For the material below, return exactly the lines starting at the one holding "Składniki, które pokochasz" and ending at the one holding "Вся геометрия в базе", counting both as part of the range.

Available data:
++++++++
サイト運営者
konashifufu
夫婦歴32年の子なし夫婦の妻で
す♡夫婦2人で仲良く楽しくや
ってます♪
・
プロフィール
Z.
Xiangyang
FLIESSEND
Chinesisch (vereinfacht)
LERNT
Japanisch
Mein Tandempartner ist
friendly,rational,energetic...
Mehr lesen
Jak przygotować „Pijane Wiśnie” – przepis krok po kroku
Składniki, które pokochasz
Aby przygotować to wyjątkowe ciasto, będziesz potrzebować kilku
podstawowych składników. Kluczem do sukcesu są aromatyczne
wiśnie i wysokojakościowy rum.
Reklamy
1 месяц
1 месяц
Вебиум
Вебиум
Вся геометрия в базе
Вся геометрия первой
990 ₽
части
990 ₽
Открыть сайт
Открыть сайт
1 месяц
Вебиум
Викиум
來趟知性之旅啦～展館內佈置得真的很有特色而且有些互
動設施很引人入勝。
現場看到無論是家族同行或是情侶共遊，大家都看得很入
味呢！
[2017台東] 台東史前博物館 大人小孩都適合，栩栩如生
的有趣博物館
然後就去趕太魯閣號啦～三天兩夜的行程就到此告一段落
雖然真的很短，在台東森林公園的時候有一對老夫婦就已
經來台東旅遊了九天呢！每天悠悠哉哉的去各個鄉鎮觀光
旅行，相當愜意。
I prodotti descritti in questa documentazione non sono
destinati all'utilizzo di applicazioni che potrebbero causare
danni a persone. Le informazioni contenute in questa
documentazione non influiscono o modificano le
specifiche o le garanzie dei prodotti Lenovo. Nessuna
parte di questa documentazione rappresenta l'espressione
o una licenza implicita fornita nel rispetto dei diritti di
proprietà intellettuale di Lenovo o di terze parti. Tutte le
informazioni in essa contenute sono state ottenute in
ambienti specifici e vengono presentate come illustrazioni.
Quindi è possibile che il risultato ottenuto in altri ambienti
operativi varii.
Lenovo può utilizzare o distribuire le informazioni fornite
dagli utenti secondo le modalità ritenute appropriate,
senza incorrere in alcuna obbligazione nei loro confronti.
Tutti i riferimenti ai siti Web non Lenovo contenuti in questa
++++++++
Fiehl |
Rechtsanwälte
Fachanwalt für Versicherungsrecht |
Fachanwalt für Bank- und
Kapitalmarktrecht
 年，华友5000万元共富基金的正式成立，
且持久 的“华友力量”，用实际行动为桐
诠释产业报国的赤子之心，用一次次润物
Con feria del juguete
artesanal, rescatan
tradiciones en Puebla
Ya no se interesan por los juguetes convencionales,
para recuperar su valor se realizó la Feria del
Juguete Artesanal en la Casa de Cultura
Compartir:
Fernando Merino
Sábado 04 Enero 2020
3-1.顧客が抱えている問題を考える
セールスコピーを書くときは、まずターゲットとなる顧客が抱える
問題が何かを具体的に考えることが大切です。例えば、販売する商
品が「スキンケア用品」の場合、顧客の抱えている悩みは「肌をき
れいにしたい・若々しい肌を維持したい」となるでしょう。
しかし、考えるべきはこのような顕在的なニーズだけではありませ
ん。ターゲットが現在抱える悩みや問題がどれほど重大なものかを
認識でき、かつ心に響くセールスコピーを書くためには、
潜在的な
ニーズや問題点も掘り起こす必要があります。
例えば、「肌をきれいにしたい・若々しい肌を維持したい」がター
++++++++
Result of this task:
Składniki, które pokochasz
Aby przygotować to wyjątkowe ciasto, będziesz potrzebować kilku
podstawowych składników. Kluczem do sukcesu są aromatyczne
wiśnie i wysokojakościowy rum.
Reklamy
1 месяц
1 месяц
Вебиум
Вебиум
Вся геометрия в базе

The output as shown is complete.